§ **Task brief**: The lines of the records that include "calidad" should all be copied.

§ **Task inputs**:
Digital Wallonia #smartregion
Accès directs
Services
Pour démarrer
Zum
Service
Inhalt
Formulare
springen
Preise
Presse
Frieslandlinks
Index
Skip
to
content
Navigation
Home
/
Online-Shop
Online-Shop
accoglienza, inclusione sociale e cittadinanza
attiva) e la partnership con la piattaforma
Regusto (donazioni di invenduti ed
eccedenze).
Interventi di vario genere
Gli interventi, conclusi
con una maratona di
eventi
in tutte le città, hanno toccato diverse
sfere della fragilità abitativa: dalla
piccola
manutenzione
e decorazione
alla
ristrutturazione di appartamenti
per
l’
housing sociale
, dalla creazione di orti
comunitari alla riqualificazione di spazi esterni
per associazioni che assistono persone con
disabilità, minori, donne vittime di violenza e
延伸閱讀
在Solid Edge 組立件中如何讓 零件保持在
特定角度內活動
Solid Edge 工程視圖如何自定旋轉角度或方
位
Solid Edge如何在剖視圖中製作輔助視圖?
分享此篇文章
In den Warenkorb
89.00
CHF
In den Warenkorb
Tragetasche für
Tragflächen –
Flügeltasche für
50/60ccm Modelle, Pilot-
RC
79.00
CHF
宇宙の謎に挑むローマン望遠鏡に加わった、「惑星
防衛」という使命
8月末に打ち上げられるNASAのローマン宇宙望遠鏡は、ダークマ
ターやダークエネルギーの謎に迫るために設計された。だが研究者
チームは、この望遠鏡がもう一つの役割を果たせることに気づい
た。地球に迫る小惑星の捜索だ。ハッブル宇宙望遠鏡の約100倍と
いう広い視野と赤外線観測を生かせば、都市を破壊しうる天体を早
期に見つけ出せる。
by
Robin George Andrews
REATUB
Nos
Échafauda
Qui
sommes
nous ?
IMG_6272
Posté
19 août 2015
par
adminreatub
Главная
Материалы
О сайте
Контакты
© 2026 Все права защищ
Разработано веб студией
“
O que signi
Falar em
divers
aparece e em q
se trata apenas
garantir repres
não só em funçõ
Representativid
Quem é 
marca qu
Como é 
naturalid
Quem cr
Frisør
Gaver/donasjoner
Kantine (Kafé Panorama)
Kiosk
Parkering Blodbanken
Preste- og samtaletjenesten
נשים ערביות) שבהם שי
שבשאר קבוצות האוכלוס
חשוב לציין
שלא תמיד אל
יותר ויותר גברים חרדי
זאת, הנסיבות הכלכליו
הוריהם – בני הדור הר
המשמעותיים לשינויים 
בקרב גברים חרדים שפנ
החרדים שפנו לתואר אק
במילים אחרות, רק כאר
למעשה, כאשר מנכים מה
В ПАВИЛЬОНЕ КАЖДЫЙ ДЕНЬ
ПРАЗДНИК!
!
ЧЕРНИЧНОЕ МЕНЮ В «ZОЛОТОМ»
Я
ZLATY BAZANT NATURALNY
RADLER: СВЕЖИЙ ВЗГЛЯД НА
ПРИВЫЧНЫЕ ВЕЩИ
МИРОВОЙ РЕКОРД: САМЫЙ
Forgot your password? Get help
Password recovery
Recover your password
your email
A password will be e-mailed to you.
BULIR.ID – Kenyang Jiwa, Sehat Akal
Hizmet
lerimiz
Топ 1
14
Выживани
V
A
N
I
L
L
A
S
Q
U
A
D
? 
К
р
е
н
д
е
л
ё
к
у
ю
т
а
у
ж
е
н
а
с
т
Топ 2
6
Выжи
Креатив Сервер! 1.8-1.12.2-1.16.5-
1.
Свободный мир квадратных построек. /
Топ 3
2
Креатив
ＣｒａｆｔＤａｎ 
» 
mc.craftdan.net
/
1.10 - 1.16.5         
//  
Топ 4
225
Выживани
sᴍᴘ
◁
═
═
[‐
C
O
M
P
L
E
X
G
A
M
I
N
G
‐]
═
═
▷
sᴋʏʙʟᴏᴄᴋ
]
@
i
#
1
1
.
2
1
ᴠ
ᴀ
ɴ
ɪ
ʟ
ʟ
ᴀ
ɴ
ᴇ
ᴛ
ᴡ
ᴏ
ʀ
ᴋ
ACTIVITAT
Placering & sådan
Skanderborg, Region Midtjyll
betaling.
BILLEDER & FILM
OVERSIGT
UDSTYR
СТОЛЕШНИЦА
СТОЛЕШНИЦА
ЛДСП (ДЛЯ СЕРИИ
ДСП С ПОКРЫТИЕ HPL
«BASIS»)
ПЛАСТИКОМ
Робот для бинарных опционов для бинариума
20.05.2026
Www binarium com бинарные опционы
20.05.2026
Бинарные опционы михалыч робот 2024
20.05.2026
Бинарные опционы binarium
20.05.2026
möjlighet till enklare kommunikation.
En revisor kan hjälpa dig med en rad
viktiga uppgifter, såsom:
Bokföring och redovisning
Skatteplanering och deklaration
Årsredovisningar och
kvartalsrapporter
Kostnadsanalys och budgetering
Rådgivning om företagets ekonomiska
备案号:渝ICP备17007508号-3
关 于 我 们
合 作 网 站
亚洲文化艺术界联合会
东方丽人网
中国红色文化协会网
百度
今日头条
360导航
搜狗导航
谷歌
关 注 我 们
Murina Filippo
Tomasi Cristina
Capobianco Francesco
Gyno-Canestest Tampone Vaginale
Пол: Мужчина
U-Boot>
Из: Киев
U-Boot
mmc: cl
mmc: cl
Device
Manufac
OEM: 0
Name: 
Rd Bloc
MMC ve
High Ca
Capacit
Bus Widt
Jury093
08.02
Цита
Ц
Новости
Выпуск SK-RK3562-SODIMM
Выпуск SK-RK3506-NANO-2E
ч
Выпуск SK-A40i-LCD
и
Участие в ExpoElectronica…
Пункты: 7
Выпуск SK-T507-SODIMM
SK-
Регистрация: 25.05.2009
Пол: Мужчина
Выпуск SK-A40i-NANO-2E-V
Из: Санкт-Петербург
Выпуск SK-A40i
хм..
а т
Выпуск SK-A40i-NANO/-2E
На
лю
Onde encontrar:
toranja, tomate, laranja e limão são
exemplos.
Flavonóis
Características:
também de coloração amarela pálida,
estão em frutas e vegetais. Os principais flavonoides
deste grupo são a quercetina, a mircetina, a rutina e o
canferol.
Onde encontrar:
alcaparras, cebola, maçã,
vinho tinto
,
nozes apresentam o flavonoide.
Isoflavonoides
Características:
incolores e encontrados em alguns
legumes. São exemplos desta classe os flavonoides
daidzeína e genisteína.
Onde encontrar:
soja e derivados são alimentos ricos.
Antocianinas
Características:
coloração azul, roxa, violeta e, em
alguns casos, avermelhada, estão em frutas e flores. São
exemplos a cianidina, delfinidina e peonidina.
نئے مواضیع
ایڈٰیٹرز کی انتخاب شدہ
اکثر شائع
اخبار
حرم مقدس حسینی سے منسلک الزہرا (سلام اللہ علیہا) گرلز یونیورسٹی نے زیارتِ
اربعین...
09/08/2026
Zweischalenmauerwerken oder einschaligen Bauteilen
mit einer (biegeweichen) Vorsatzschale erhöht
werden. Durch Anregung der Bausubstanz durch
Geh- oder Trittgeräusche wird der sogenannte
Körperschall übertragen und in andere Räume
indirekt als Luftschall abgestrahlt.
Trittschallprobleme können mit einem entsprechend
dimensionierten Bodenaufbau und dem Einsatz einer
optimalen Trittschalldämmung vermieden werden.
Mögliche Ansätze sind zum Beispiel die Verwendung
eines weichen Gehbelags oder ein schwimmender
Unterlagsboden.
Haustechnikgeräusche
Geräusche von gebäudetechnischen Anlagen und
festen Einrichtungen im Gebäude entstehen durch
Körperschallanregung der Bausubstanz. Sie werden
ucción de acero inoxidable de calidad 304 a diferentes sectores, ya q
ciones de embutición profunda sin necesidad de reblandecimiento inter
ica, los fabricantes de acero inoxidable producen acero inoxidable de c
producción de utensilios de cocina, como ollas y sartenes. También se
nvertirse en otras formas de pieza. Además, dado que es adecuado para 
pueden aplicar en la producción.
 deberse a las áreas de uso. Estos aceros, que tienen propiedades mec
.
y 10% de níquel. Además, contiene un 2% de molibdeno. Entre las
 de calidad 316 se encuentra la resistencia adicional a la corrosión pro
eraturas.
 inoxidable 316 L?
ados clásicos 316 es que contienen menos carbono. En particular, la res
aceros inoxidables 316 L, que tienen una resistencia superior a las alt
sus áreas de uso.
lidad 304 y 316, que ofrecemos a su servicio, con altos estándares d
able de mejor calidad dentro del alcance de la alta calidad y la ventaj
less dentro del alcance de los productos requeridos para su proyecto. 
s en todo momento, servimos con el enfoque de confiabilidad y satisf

§ **Solution to the problem**:
ucción de acero inoxidable de calidad 304 a diferentes sectores, ya q
 de calidad 316 se encuentra la resistencia adicional a la corrosión pro
able de mejor calidad dentro del alcance de la alta calidad y la ventaj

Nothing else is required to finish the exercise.